What is the most rewarding part of teaching?
I love to watch students become smart collectors. The most rewarding aspect? It’s to have students circle back after class has ended and ask for help with an acquisition. That is the greatest compliment a teacher could ask for… nearly everyone wants to buy!
If you had to give 3 words to describe yourself, what would they be?
Students like my enthusiasm, passion and energy. I love to connect people and enjoy making introductions to galleries for those who are curious about a particular photographer. But, most of all, I like to have fun.
What makes you unique as a photography educator?
I’ve been collecting photography for nearly 40 years and am a collector, first and foremost. I’ve built a network of deep personal relationships across all aspects of the photography world – from dealers, installers, photographers to auction specialists. That said, I’m neutral. I do not represent any gallery or any photographer. I have a unique insider perspective and am honest, to a fault. I’m overly generous when it comes to providing abundant tips. And while I’ve made a few mistakes over the years, I want to protect my students from making those same mistakes.
What’s your #1 tip about collecting photography?

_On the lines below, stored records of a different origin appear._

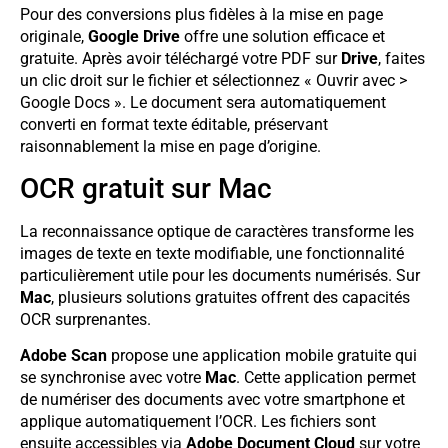
Pour des conversions plus fidèles à la mise en page
originale,
Google Drive
offre une solution efficace et
gratuite. Après avoir téléchargé votre PDF sur
Drive
, faites
un clic droit sur le fichier et sélectionnez « Ouvrir avec >
Google Docs ». Le document sera automatiquement
converti en format texte éditable, préservant
raisonnablement la mise en page d’origine.
OCR gratuit sur Mac
La reconnaissance optique de caractères transforme les
images de texte en texte modifiable, une fonctionnalité
particulièrement utile pour les documents numérisés. Sur
Mac
, plusieurs solutions gratuites offrent des capacités
OCR surprenantes.
Adobe Scan
propose une application mobile gratuite qui
se synchronise avec votre
Mac
. Cette application permet
de numériser des documents avec votre smartphone et
applique automatiquement l’OCR. Les fichiers sont
ensuite accessibles via
Adobe Document Cloud
sur votre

Buy with your heart then buy with your brain asking all the right questions. And never buy with your ears.
FOR MORE INFORMATION
Please join us online for an engaging look at the photography market. The first class is September 20, and runs through October 18, 2022. For more information, look here on our education page for the details.
About Alice Sachs Zimet
Alice Sachs Zimet is President, Arts + Business Partners, a consulting boutique specializing in the fine art photography marketplace. As a collector, advisor, and educator, Alice began to collect fine art photography in 1985 and has amassed a museum-quality collection of over 300 images from 20th Century masters to the present. Alice is Chair, Photography Curatorial Committee, Harvard Art Museums; Chair, Acquisitions Committee, International Center of Photography (ICP); and a board member, Magnum Foundation. She is on Faculty at Christie’s Education, the ICP School and Maine Media College + Workshops, where she teaches workshops on how to collect photography and how photographers can better access the marketplace. Zimet pioneered the field of corporate sponsorship as Director, Worldwide Cultural Affairs, The Chase Manhattan Bank (20 years). Here, she used the arts as a strategic marketing tool across 14 countries and 20 US cities to generate $2 Billion in new business for the bank. She is Adjunct Professor, New York University’s Graduate Program, Arts Administration teaching Corporate Sponsorship and the Arts. Alice holds a Bachelor’s and a Master’s in Art History, began her career at the Metropolitan Museum of Art and continues to live, work and collect in New York City.